Computer games is the fastest growing form of media. Games have the ability to motivate, compel and engage us. There are a number of lessons learned from the gaming industry that fit perfectly with the concept of the Learning Democracy and should be applied to the learning programs we create.
"The fundamental premise behind most gaming experiences is the journey that participants are taken on - a journey through levels of increasing difficulty toward the eventual mastery of the game. During this journey, players can remain engaged for hours, days, and even weeks at a time." The previous excerpt was from an article in the May issue of Training + Development magazine by Ben Betts, CEO of HTC, titled The Path to Engagement: Lessons From Game Designers. There are some great takeaways from that article as well as a fantastic TED talk by Tom Chatfield: 7 ways games reward the brain:
- "Define a starting point and objective, but not the path to be taken" Betts suggests. Give the audience choices and the ability to make decisions that will impact the path they take. We're not talking multiple choice options or the ability to continue by clicking the next button, but real choices. We are all different. We process information differently, we learn differently, we have different personality types. Then why do we have to all follow the same path in a course to achieve the learning objective? Because it is most convenient to build it that way. The reality is that it's, much more effective and efficient to simply give the learner a "starting point, an objective, and a method for assessing when they have reached that objective . . . " as Betts says. When we specify the path the audience needs to take, it makes it an unpleasant experience for many, and it's just not necessary. An unspecified path adds an element of uncertainty. According to Tom Chatfield, a known reward excites people, but what really gets them going is the uncertain reward - not knowing if or when they would get it. When we can't quite predict something with certainty we want to go back and learn more. All of this makes a great case for giving the audience autonomy (remember the Learning Democracy). Give them multiple long and short terms aims/tasks. By accomplishing these long and short term tasks, the audience makes decisions that force the story to evolve in different ways. This also builds confidence - games make players braver. The user becomes more willing to take risks, to try things. It becomes harder to discourage them. So let them make decisions and influence the direction, allowing the experience to evolve in different ways.
- "Stop measuring page numbers and start measuring experience" - Page numbers and progress indicators . . . blah. According to Betts, this only "gives the illusion of progress and is an example of measuring the wrong thing . . . the learner believes that if she clicks the next button x more times, she will have completed the learning." Games use a more valuable and realistic way of measuring progress by giving feedback, rewarding effort every time you do something and allowing the audience to reflect on the journey and compare their progress against that of their peers. It's hard to learn if you can't link consequences to actions and feedback and results do this. According to Chatfield, "games offer intense emotional rewards to users, individually and collectively." Because games can measure every single thing a user does, it allows us to determine the rate, nature, type and intensity of rewards that most effectively keep users engaged.

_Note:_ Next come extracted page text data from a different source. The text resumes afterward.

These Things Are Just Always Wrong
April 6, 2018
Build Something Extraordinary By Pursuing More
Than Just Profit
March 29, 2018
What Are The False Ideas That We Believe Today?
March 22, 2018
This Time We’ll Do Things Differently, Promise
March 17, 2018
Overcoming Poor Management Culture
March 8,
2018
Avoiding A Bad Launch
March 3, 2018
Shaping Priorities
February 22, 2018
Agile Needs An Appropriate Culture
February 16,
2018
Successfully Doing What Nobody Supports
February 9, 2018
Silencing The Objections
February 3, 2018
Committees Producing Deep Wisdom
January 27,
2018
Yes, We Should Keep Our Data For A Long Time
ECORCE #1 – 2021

Also, in games users get more "experience points" for digging deeper, uncovering more, spending more time perfecting a particular skill. You get more points for more important actions. As Betts says, the audience is rewarded for "learning the secrets to success and the tactics to win. They know how they did something the first time, and they adapt their strategy to do it better the next time."

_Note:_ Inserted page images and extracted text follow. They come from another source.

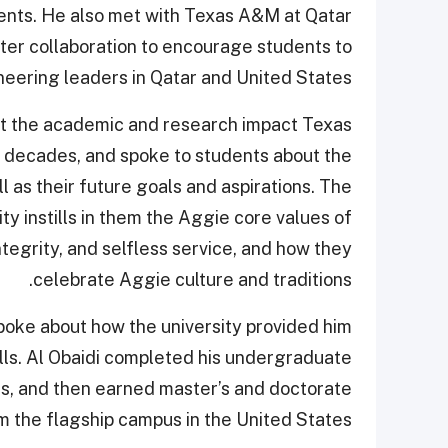
dents. He also met with Texas A&M at Qatar
ater collaboration to encourage students to
eering leaders in Qatar and United States.
ut the academic and research impact Texas
 decades, and spoke to students about the
l as their future goals and aspirations. The
ty instills in them the Aggie core values of
ntegrity, and selfless service, and how they
celebrate Aggie culture and traditions.
poke about how the university provided him
ills. Al Obaidi completed his undergraduate
, and then earned master’s and doctorate
m the flagship campus in the United States.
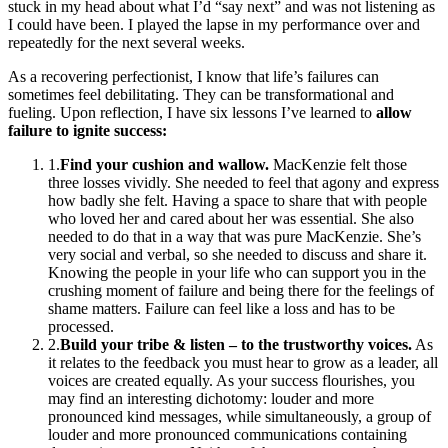
stuck in my head about what I’d “say next” and was not listening as
I could have been. I played the lapse in my performance over and
repeatedly for the next several weeks.
As a recovering perfectionist, I know that life’s failures can
sometimes feel debilitating. They can be transformational and
fueling. Upon reflection, I have six lessons I’ve learned to
allow
failure to ignite success:
1
.
Find your cushion and wallow.
MacKenzie felt those
three losses vividly. She needed to feel that agony and express
how badly she felt. Having a space to share that with people
who loved her and cared about her was essential. She also
needed to do that in a way that was pure MacKenzie. She’s
very social and verbal, so she needed to discuss and share it.
Knowing the people in your life who can support you in the
crushing moment of failure and being there for the feelings of
shame matters. Failure can feel like a loss and has to be
processed.
2
.
Build your tribe & listen – to the trustworthy voices.
As
it relates to the feedback you must hear to grow as a leader, all
voices are created equally. As your success flourishes, you
may find an interesting dichotomy: louder and more
pronounced kind messages, while simultaneously, a group of
louder and more pronounced communications containing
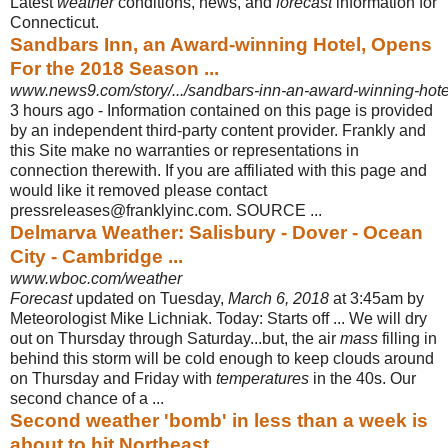
Latest
weather
conditions, news, and
forecast
information for
Connecticut.
Sandbars Inn, an Award-winning Hotel, Opens
For the 2018 Season ...
www.news9.com/story/.../sandbars-inn-an-award-winning-hotel
3 hours ago -
Information contained on this page is provided
by an independent third-party content provider. Frankly and
this Site make no warranties or representations in
connection therewith. If you are affiliated with this page and
would like it removed please contact
pressreleases@franklyinc.com. SOURCE ...
Delmarva Weather: Salisbury - Dover - Ocean
City - Cambridge ...
www.wboc.com/weather
Forecast
updated on Tuesday,
March 6, 2018
at 3:45am by
Meteorologist Mike Lichniak. Today: Starts off ... We will dry
out on Thursday through Saturday...but, the air
mass
filling in
behind this storm will be cold enough to keep clouds around
on Thursday and Friday with
temperatures
in the 40s. Our
second chance of a ...
Second weather 'bomb' in less than a week is
about to hit Northeast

- "Play with people, not computers" - Chatfield says that "collaboration really excites humans. People want to work with other people to solve problems and achieve things. "Most games, like courses, are designed for the audience to go through it once. Adding a social dimension can change that. It shifts the focus from the scripted part of the course or game and adds the element of other people and their experience into the mix. It lets them influence the content and the learning experience, again from the Learning Democracy.